- _Instructions to follow_
Looking at the data below, report how many lines contain "الطلاق", with no other words.
>>
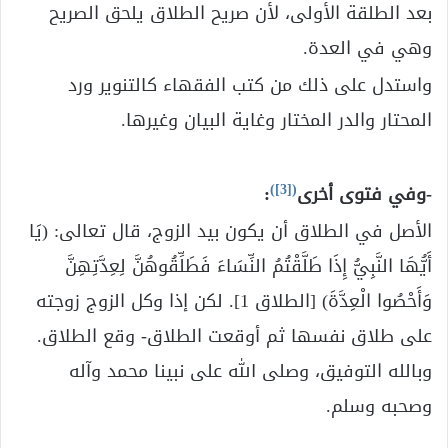
بعد الطلقة الأولى، لأن صريح الطلاق يلحق الصريح
وهي في العدة.
واستدل على ذلك من كتب الفقهاء كالتنوير ورد
المحتار والدر المختار وغاية البيان وغيرها.
)
[3]
(
-وفي فتوى أخرى
:
الأصل في الطلاق أن يكون بيد الزوج، قال تعالى: (يَا
أَيُّهَا النَّبِيُّ إِذَا طَلَّقْتُمُ النِّسَاءَ فَطَلِّقُوهُنَّ لِعِدَّتِهِنَّ
وَأَحْصُوا الْعِدَّةَ) [الطلاق 1]. لكن إذا وكل الزوج زوجته
على طلاق نفسها ثم أوقعت الطلاق- وقع الطلاق.
وبالله التوفيق، وصلى الله على نبينا محمد وآله
وصحبه وسلم.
<<
- _Written answer_
4